Copy, without a single change, each line from the one that holds "sac@mavalerio.com.br (373, 2343)" to the bottom of the entries below, and drop any pictures.

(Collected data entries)
+ + +
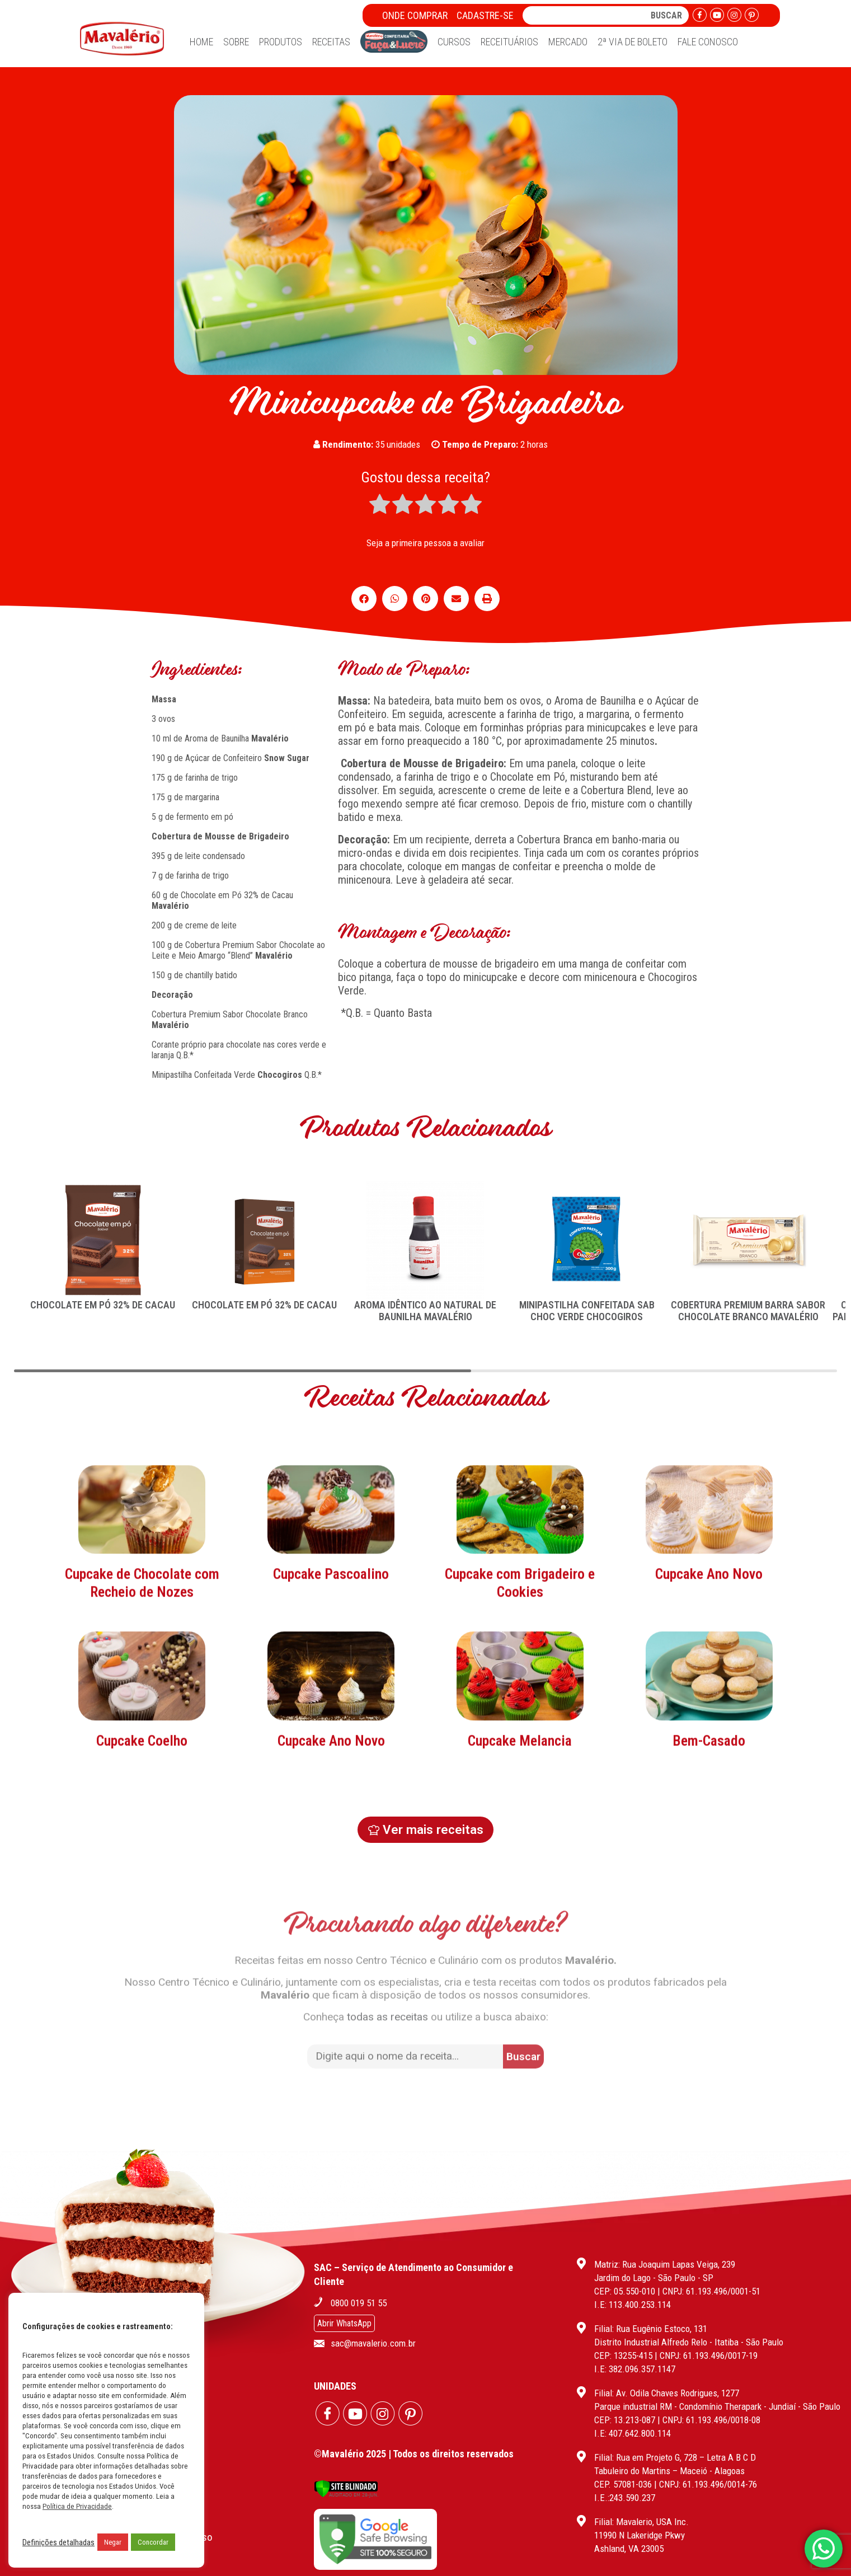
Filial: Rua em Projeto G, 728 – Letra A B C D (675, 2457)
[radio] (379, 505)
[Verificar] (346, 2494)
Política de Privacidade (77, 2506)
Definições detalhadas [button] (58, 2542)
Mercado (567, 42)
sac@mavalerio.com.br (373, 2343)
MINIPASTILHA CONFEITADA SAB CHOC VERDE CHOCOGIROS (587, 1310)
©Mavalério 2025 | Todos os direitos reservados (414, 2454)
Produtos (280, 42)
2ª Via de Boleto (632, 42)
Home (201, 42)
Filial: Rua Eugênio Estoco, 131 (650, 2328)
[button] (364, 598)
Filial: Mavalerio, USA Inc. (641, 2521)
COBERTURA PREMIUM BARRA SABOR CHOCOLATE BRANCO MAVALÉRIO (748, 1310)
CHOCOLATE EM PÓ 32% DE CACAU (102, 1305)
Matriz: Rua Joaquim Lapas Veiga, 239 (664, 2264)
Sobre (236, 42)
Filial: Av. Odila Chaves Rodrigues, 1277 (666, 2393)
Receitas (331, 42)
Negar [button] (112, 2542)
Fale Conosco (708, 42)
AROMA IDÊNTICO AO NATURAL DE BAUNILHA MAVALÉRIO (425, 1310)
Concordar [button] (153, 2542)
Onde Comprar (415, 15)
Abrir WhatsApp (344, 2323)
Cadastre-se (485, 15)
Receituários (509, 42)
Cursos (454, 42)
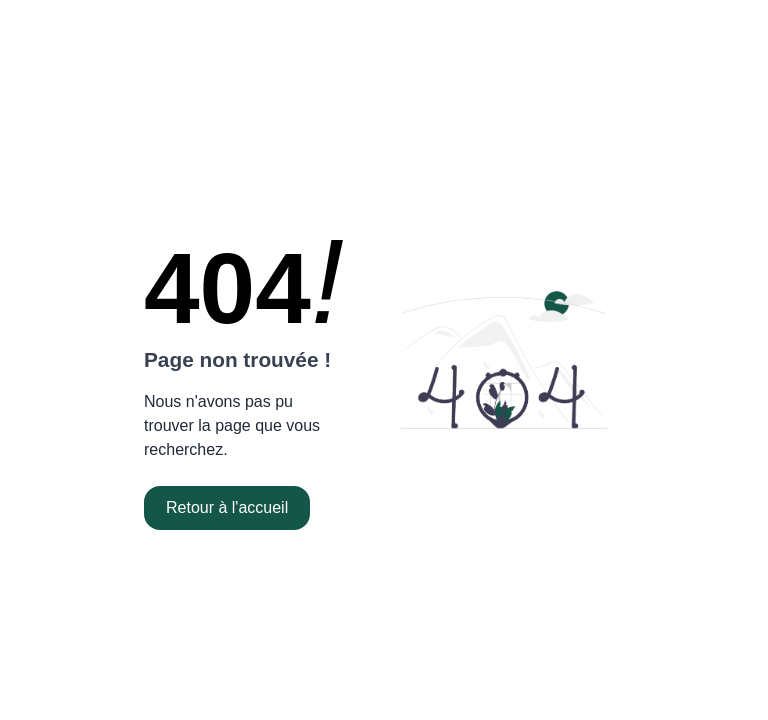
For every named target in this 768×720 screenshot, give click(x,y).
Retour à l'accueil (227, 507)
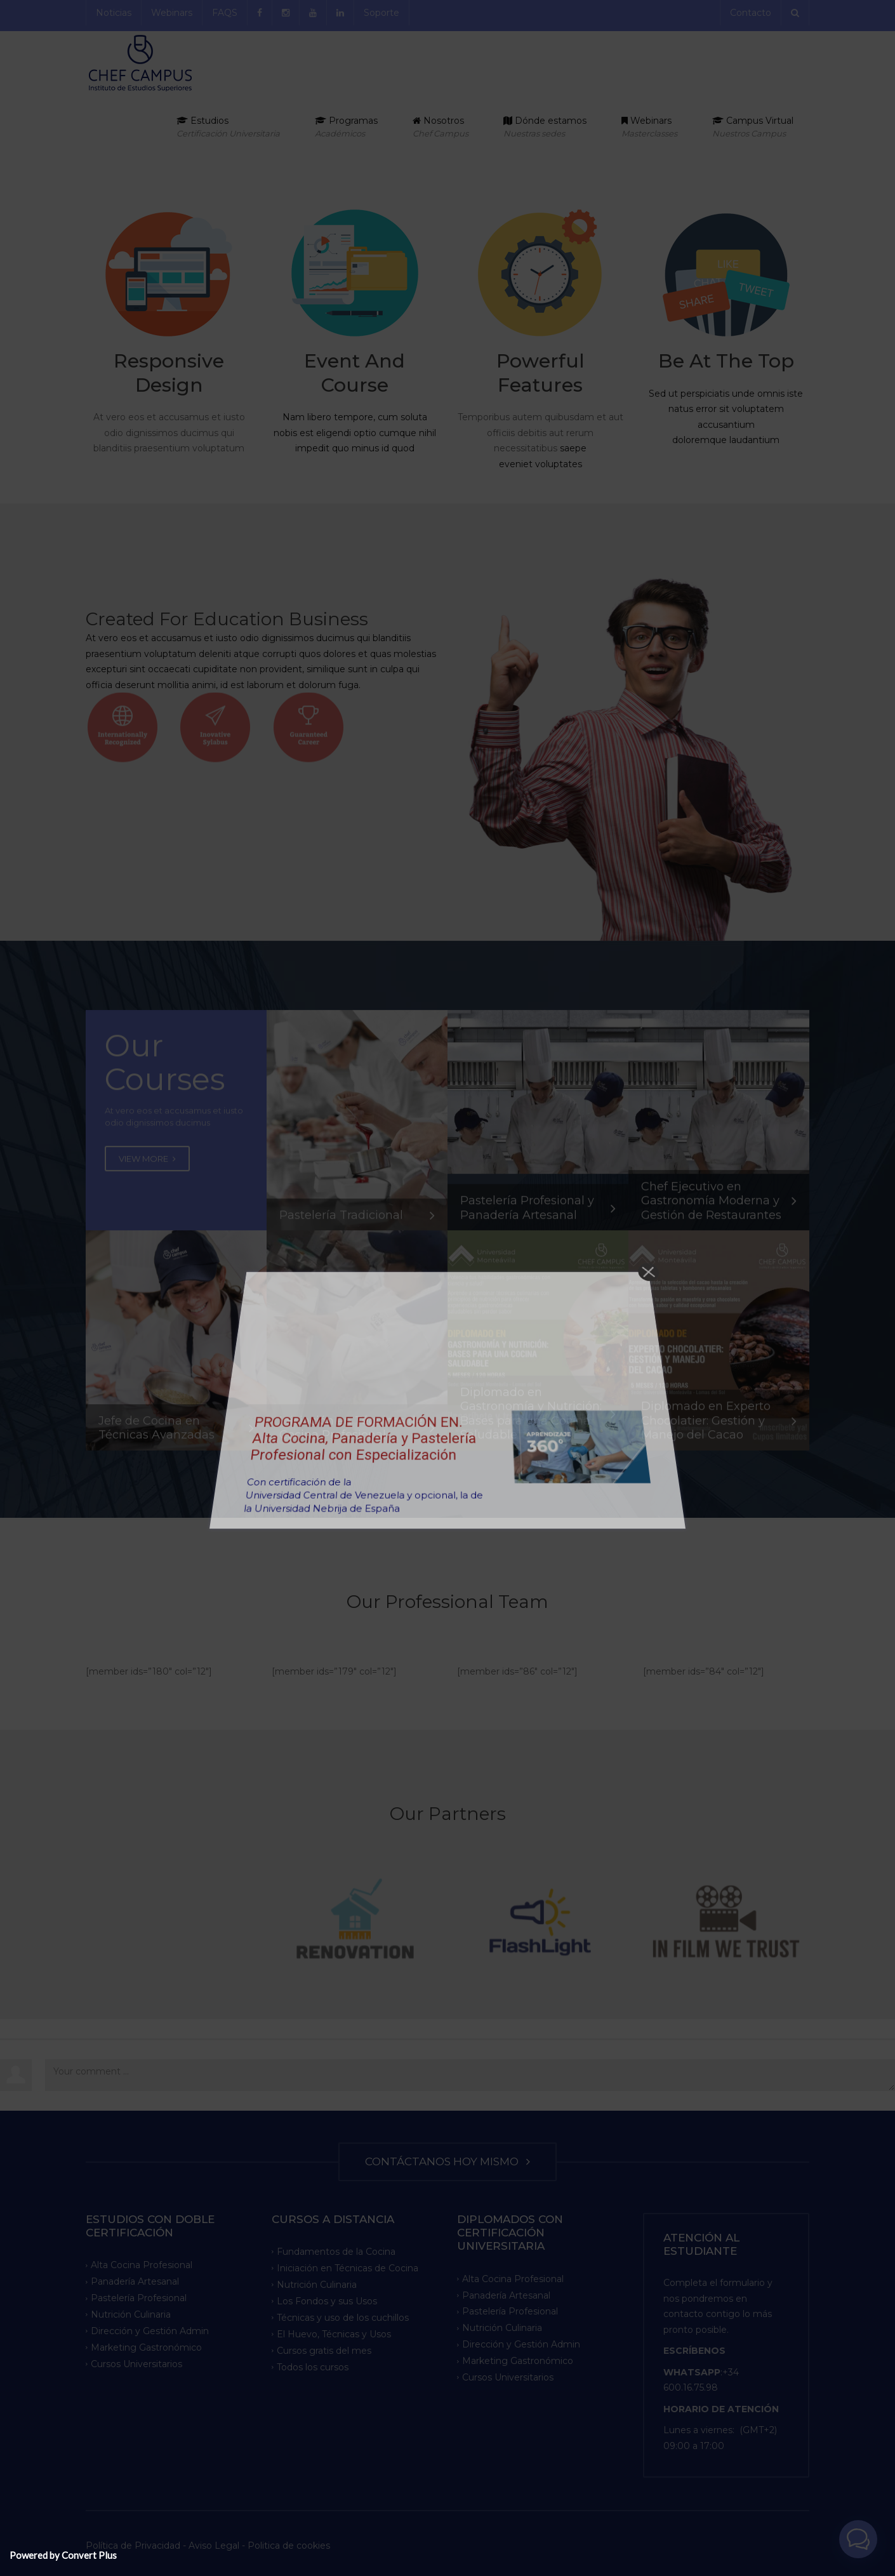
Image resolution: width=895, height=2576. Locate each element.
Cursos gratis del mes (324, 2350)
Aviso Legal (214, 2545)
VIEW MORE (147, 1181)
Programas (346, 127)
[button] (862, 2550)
+ + +
— Response —
sac@mavalerio.com.br (373, 2343)
MINIPASTILHA CONFEITADA SAB CHOC VERDE CHOCOGIROS (587, 1310)
©Mavalério 2025 | Todos os direitos reservados (414, 2454)
Produtos (280, 42)
2ª Via de Boleto (632, 42)
Home (201, 42)
Filial: Rua Eugênio Estoco, 131 (650, 2328)
[button] (364, 598)
Filial: Mavalerio, USA Inc. (641, 2521)
COBERTURA PREMIUM BARRA SABOR CHOCOLATE BRANCO MAVALÉRIO (748, 1310)
CHOCOLATE EM PÓ 32% DE CACAU (102, 1305)
Matriz: Rua Joaquim Lapas Veiga, 239 (664, 2264)
Sobre (236, 42)
Filial: Av. Odila Chaves Rodrigues, 1277 (666, 2393)
Receitas (331, 42)
Negar [button] (112, 2542)
Fale Conosco (708, 42)
AROMA IDÊNTICO AO NATURAL DE BAUNILHA MAVALÉRIO (425, 1310)
Concordar [button] (153, 2542)
Onde Comprar (415, 15)
Abrir WhatsApp (344, 2323)
Cadastre-se (485, 15)
Receituários (509, 42)
Cursos (454, 42)
For every named target in this 768×720 screenshot, give click(x,y).
Retour à l'accueil (227, 507)
Image resolution: width=895, height=2576. Locate each element.
Cursos gratis del mes (324, 2350)
Aviso Legal (214, 2545)
VIEW MORE (147, 1181)
Programas (346, 127)
[button] (862, 2550)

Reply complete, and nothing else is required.